Two Cunard Queens, Elizabeth and Victoria, and the Portuguese cruise ship Grand Mistral were in Southampton yesterday and, as she is not scheduled to return this year, I decided to go to East Cowes to see Grand Mistral, which was due to sail at 1700. Her departure time was originally 1800 but had been brought forward, which was ideal for me as I had to get home because some people from our local astronomy society were coming over. The Queens' sailing time was 1630.
P&O Cruises' Aurora was also in but not sailing until 2000.

As it happened the ships all sailed late...the Queens departed after 5pm and Grand Mistral eventually got her arse in gear at 1745 which was annoying, as it made time tight in order to get home in time for my visitors.

The light was again variable but it was a nice day, better than the rain and gales of the previous day and night which wiped out the electricity supply to three villages (including ours), a hamlet and the town of Sandown and, fortunately, the force 9 winds had died down.

Here Come The Girlz

Queen Victoria was first

Followed by Queen Elizabeth

Car carrier Höegh Seoul broke up the procession of cruise ships...

...before Grand Mistral finally appeared in deteriorating light

I was messing about with the colour cast adjustment in Photoshop Elements and got this exaggerated but pleasing effect.

Monday, 13 May 2013


...I have caught up with CMA CGM Marco Polo.
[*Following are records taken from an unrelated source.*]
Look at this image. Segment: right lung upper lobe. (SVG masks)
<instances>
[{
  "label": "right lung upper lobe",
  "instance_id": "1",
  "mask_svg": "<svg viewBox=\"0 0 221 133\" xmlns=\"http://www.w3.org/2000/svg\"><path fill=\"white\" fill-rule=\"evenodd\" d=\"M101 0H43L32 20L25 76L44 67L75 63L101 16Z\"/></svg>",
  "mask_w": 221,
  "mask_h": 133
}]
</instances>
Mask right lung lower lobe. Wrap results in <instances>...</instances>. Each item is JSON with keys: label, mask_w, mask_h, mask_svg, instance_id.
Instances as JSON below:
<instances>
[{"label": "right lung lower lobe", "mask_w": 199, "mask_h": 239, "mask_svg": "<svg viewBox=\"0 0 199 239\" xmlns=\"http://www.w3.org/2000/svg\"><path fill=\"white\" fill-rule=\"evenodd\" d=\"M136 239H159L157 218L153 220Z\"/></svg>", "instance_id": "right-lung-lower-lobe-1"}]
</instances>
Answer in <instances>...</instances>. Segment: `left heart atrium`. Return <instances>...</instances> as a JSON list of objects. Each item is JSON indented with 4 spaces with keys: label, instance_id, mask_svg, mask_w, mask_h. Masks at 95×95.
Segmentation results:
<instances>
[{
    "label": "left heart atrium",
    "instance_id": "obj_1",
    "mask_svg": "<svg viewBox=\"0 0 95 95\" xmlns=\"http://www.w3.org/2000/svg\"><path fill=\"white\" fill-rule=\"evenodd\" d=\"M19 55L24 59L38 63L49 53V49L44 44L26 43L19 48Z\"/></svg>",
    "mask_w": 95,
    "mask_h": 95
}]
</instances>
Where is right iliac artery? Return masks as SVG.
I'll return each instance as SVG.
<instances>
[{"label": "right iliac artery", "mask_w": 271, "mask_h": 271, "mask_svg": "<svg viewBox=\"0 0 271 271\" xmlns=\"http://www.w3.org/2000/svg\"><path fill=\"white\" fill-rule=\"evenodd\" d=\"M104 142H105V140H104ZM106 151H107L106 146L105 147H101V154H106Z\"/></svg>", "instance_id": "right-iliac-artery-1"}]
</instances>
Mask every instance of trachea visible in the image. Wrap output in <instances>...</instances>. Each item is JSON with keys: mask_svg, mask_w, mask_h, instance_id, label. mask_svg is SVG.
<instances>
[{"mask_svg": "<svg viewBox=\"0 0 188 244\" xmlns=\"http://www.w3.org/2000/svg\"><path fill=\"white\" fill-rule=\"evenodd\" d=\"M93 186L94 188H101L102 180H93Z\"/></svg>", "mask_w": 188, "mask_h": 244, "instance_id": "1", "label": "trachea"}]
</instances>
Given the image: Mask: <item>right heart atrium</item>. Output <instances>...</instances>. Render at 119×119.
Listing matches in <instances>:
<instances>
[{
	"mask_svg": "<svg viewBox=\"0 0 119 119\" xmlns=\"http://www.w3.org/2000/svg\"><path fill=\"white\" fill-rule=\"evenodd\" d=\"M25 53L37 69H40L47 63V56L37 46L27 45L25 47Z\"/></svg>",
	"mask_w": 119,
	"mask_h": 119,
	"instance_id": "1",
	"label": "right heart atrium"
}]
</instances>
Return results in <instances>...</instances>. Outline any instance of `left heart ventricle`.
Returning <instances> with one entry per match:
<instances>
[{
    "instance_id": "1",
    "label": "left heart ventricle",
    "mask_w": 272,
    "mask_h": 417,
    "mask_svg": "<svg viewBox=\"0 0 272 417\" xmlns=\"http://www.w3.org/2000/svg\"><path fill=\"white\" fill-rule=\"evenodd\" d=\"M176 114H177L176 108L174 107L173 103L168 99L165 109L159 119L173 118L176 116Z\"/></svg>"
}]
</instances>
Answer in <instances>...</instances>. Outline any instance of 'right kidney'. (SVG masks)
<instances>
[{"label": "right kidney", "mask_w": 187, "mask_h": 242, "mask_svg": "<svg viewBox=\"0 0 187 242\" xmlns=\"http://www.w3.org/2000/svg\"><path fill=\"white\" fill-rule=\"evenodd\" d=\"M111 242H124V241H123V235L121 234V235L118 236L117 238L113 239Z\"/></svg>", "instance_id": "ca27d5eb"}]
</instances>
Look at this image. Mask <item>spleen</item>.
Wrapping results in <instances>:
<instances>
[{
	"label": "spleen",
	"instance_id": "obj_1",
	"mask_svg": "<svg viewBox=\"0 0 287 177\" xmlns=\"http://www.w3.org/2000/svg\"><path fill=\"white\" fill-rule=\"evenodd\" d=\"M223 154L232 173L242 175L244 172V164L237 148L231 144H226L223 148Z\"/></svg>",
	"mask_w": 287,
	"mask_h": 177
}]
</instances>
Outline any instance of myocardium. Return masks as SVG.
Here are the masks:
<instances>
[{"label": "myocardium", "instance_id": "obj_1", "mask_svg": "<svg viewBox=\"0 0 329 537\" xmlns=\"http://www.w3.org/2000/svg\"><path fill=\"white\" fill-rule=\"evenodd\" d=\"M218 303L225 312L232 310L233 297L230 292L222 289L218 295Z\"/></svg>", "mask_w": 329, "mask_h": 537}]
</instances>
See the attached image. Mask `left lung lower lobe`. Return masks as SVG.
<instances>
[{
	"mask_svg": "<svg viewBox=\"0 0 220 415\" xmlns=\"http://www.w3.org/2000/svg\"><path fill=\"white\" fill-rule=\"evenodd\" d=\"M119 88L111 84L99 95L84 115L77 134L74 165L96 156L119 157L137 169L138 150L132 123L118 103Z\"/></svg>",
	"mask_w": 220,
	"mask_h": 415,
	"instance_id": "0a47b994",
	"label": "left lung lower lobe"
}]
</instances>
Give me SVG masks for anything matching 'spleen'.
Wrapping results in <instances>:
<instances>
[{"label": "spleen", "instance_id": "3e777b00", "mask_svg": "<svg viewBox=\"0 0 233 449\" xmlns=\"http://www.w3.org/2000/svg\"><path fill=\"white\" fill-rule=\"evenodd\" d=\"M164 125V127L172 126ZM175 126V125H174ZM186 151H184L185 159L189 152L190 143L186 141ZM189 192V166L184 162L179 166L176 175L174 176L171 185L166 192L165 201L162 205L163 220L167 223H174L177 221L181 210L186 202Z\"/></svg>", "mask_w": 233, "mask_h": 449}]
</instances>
On her previous visits to the Solent she eluded me but I got her today as she passed East Cowes on her way into Southampton, in highly variable and squally weather conditions.

Quick switch of the lens to a wide angle...
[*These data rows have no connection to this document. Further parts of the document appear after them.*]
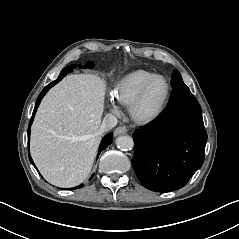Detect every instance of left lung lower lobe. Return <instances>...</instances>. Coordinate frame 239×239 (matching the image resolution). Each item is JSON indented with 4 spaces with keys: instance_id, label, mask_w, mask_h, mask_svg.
<instances>
[{
    "instance_id": "left-lung-lower-lobe-1",
    "label": "left lung lower lobe",
    "mask_w": 239,
    "mask_h": 239,
    "mask_svg": "<svg viewBox=\"0 0 239 239\" xmlns=\"http://www.w3.org/2000/svg\"><path fill=\"white\" fill-rule=\"evenodd\" d=\"M132 165L141 184L169 192L186 185L204 162L207 133L189 88H173L169 104L152 125L133 134Z\"/></svg>"
}]
</instances>
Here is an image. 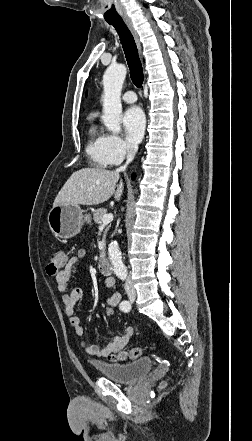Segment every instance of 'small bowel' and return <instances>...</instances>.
Wrapping results in <instances>:
<instances>
[{
    "instance_id": "c3829d8e",
    "label": "small bowel",
    "mask_w": 252,
    "mask_h": 441,
    "mask_svg": "<svg viewBox=\"0 0 252 441\" xmlns=\"http://www.w3.org/2000/svg\"><path fill=\"white\" fill-rule=\"evenodd\" d=\"M85 256V251L80 250L77 254L70 259L65 269L60 271L55 276L57 291L62 294V303L64 307L65 314L69 319L70 325L75 330L76 334L82 335L83 328L80 323V319L76 312V306L78 302L83 297V289L80 287H75L68 293V287L72 275L76 272V264L79 259ZM106 288L113 291L110 295L105 298V305H112L117 307L121 301V295L114 291L115 280L112 277H107L104 281ZM133 334V328L131 326L125 327L121 335L115 336L109 343L104 344L101 347L96 345H88L85 341L81 342V347L85 350L88 355H91L97 359L109 357L121 349H123L130 337Z\"/></svg>"
}]
</instances>
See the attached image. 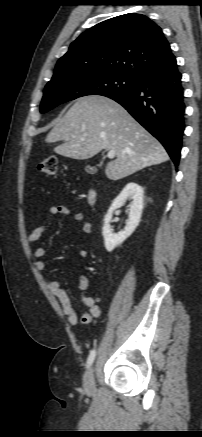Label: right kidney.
Returning a JSON list of instances; mask_svg holds the SVG:
<instances>
[{"mask_svg": "<svg viewBox=\"0 0 202 437\" xmlns=\"http://www.w3.org/2000/svg\"><path fill=\"white\" fill-rule=\"evenodd\" d=\"M127 199L132 202L129 205V218L123 231L114 234L111 229V219L113 211L122 207ZM144 190L137 183L130 182L121 193L114 199L104 219L102 235L107 251L111 252L118 245L122 244L137 228L140 223L143 210Z\"/></svg>", "mask_w": 202, "mask_h": 437, "instance_id": "1", "label": "right kidney"}]
</instances>
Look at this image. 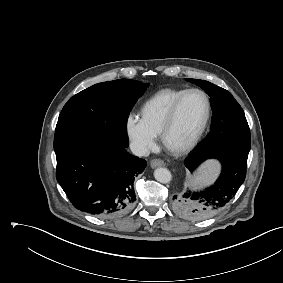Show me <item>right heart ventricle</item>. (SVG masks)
I'll use <instances>...</instances> for the list:
<instances>
[{
  "mask_svg": "<svg viewBox=\"0 0 283 283\" xmlns=\"http://www.w3.org/2000/svg\"><path fill=\"white\" fill-rule=\"evenodd\" d=\"M187 89L166 88L150 96L141 106L140 119L155 136L160 134L167 115L178 97Z\"/></svg>",
  "mask_w": 283,
  "mask_h": 283,
  "instance_id": "1",
  "label": "right heart ventricle"
}]
</instances>
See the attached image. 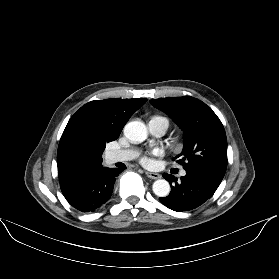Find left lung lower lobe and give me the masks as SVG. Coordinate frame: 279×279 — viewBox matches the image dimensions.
Listing matches in <instances>:
<instances>
[{
  "instance_id": "left-lung-lower-lobe-1",
  "label": "left lung lower lobe",
  "mask_w": 279,
  "mask_h": 279,
  "mask_svg": "<svg viewBox=\"0 0 279 279\" xmlns=\"http://www.w3.org/2000/svg\"><path fill=\"white\" fill-rule=\"evenodd\" d=\"M163 177L170 183L171 192L167 197L159 198L168 208L180 212L197 208L207 201L216 191L221 181L199 170H186V175L177 181L167 173Z\"/></svg>"
}]
</instances>
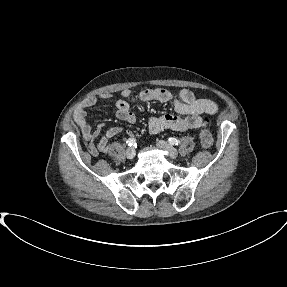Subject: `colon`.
<instances>
[{"mask_svg": "<svg viewBox=\"0 0 287 287\" xmlns=\"http://www.w3.org/2000/svg\"><path fill=\"white\" fill-rule=\"evenodd\" d=\"M203 120L205 124L209 123L208 117H204ZM200 142L204 148H210L213 145V136L208 129L205 128L200 132Z\"/></svg>", "mask_w": 287, "mask_h": 287, "instance_id": "colon-1", "label": "colon"}]
</instances>
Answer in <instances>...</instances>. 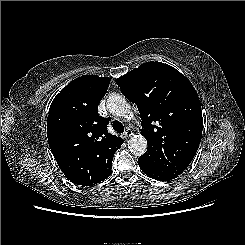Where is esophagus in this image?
<instances>
[{
	"label": "esophagus",
	"mask_w": 245,
	"mask_h": 245,
	"mask_svg": "<svg viewBox=\"0 0 245 245\" xmlns=\"http://www.w3.org/2000/svg\"><path fill=\"white\" fill-rule=\"evenodd\" d=\"M122 135L125 139H128L133 135V131L129 127H127Z\"/></svg>",
	"instance_id": "obj_1"
}]
</instances>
...and back to the long lens again

And here's some crummy video I took of her turning round the Brambles sandbank. I used my car window as a support because it was far too windy for a tripod.


Thursday, 2 May 2013

Flying visit to see Fram

The small Hurtigruten cruise ship Fram was visiting Portsmouth today for the one and only time, at least in 2013, and scheduled to sail at 1600. I wasn't sure whether she'd be leaving the Solent via the Nab or the Needles and the various Solent shipping movement websites, such as QHM, weren't helpful in that regard - if I could have found out and it was the Needles, I'd have gone to Yarmouth, thereby saving myself the cost of parking and the ferry fare - so I decided to err on the side of caution, especially as the weather continues to be nice, and go to Portsmouth.

Brittany Ferries' Normandie left at 1445

Fram left on time at 1600

And meets Commodore Goodwill in the slightly murky distance

Commodore Goodwill entered the Swashway Channel as I walked back to the hovercraft.

I made the right decision, Fram went via the Nab.

I needn't have hurried too much for the 1645 hovercraft back to Ryde, the bloody thing - the offender was Island Express - had broken down so I had to wait for the 1700. No big deal and only slightly irritating, it wasn't as if there was an hour between departures.

On my way home, while driving along the downs, I could see Independence of the Seas in the distance, on her way from Southampton to Le Havre.